[Exercise aim] How many separate lines of the data contain "negociación"? Give the count and nothing else.

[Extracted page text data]
○ ○ ○ ○ ○

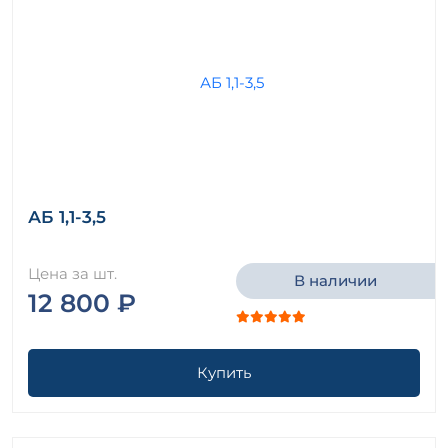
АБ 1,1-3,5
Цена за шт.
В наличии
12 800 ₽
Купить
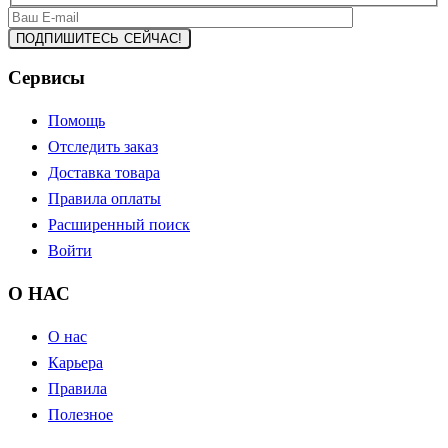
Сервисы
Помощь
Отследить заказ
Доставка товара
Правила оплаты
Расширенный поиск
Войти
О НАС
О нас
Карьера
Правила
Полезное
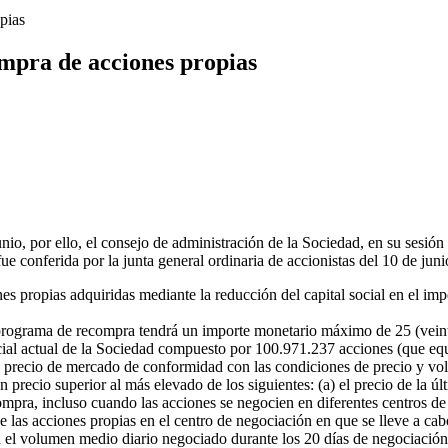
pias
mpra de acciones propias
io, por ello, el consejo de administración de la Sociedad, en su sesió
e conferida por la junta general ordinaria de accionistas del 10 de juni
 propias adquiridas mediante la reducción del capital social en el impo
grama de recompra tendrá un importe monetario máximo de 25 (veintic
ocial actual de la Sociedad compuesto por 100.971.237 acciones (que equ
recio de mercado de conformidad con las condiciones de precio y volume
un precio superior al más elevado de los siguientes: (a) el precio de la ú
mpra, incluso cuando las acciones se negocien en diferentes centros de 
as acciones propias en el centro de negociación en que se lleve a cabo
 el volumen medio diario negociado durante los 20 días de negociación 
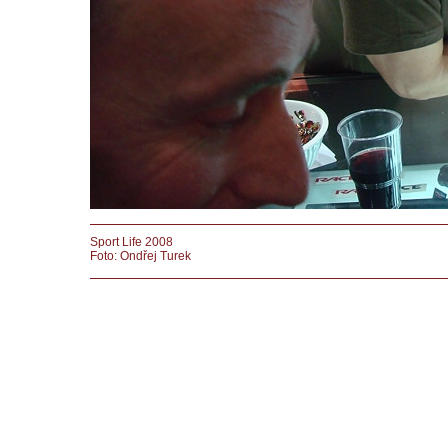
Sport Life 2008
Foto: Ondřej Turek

○ ○ ○ ○ ○

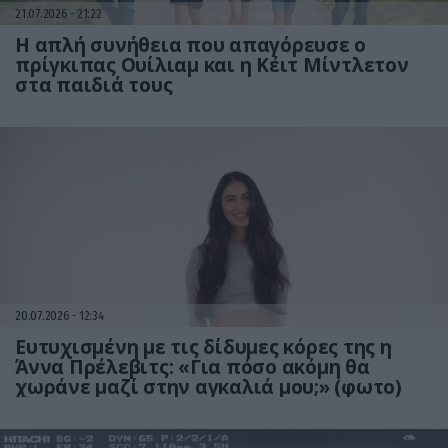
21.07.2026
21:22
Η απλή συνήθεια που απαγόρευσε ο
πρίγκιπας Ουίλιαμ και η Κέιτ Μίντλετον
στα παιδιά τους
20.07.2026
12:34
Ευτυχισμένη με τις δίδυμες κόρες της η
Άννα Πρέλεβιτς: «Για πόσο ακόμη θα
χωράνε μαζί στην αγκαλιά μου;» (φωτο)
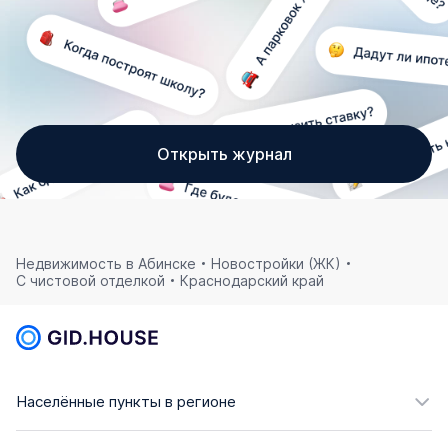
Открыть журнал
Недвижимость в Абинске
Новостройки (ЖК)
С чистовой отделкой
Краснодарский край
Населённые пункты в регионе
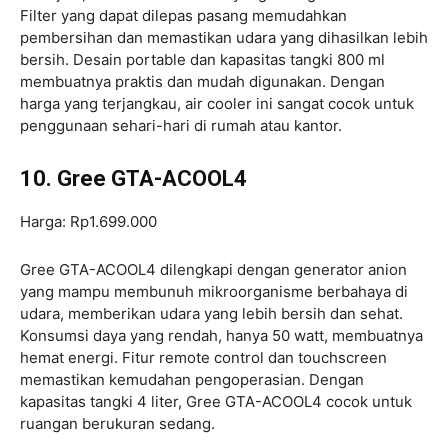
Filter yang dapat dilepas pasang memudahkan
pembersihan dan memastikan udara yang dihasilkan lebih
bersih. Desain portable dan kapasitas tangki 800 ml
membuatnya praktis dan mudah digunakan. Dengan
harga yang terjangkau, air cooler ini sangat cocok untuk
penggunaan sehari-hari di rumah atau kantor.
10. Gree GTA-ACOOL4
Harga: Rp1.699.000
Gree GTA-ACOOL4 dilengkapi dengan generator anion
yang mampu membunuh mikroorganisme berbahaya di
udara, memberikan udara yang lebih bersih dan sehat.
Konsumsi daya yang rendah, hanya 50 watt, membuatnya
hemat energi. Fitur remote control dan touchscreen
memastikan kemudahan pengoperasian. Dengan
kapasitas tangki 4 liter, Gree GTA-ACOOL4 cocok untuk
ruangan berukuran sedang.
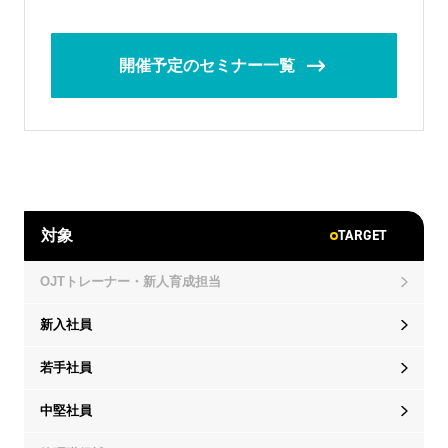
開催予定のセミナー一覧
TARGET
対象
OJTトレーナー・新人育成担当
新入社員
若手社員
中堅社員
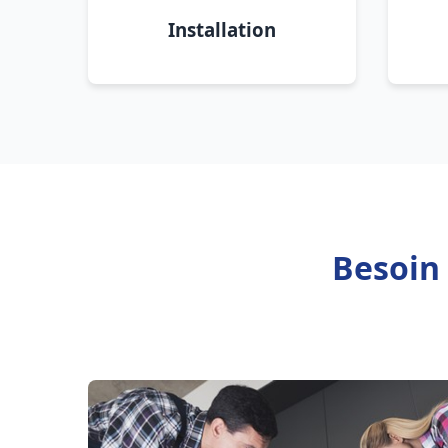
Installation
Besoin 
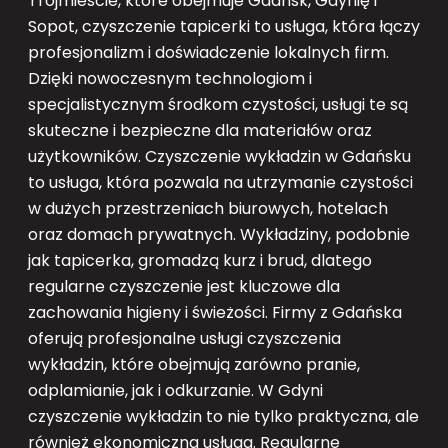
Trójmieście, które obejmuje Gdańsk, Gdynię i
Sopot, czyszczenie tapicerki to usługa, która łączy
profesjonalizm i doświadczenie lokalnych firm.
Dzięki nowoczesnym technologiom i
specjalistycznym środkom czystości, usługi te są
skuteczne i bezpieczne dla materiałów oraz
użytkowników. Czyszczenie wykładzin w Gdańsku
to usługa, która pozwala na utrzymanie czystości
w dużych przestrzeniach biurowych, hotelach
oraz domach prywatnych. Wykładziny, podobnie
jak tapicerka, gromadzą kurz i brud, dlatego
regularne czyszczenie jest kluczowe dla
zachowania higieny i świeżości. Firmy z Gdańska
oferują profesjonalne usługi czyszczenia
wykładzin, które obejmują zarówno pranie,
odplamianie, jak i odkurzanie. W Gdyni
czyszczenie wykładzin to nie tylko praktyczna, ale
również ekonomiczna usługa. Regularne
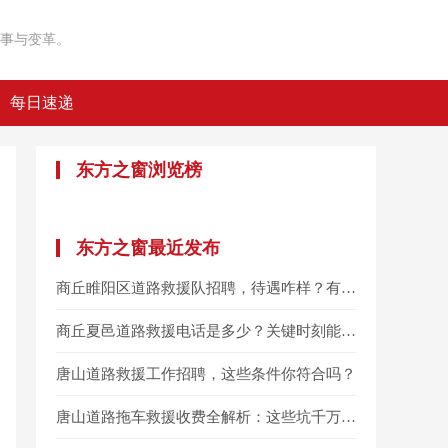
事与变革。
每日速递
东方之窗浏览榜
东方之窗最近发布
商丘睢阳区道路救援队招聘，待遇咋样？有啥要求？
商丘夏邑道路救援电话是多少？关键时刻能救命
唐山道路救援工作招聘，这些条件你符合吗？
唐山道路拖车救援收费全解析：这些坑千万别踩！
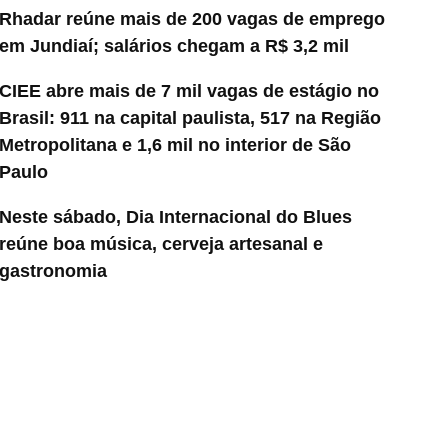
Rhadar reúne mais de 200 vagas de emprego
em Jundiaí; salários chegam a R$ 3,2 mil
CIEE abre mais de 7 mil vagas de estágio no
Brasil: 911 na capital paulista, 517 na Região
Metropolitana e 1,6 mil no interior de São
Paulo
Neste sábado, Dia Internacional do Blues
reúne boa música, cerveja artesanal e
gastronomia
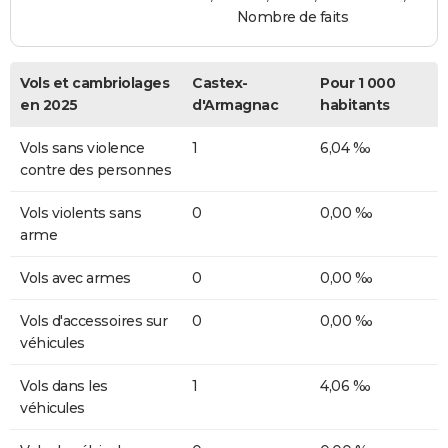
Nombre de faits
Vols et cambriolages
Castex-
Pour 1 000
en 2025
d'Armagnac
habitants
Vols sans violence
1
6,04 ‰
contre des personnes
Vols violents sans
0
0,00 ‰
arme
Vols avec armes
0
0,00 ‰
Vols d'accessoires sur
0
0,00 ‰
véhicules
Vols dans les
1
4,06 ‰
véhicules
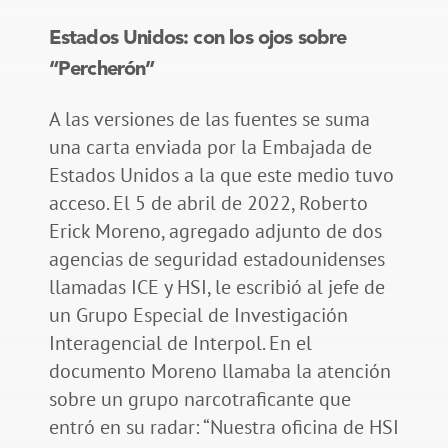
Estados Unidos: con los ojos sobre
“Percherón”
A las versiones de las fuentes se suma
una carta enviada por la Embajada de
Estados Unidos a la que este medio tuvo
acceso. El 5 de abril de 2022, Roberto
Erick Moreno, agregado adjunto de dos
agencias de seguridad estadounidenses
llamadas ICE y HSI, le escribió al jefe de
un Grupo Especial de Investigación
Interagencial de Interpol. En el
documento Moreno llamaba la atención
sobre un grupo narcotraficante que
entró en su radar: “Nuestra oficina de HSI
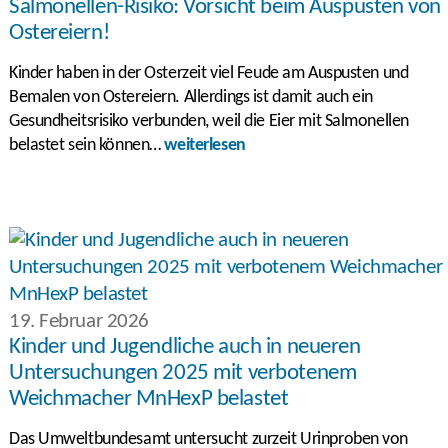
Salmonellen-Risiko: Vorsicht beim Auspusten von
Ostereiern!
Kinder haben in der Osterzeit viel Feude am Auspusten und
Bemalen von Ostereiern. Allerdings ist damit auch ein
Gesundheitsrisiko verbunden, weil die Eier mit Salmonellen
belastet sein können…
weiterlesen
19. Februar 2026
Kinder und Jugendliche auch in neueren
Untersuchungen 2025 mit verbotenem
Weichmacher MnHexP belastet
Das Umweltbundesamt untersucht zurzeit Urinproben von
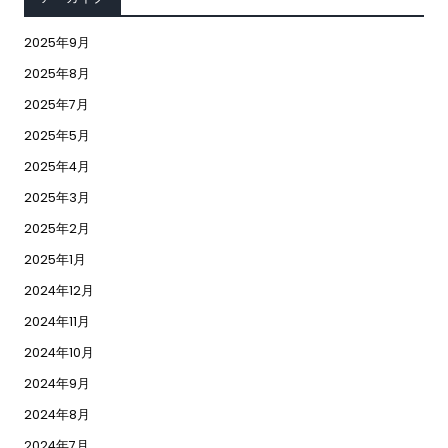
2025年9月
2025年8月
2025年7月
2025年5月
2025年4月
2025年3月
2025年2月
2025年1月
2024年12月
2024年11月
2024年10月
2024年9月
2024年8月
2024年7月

○ ○ ○ ○ ○

[Expected answer] 2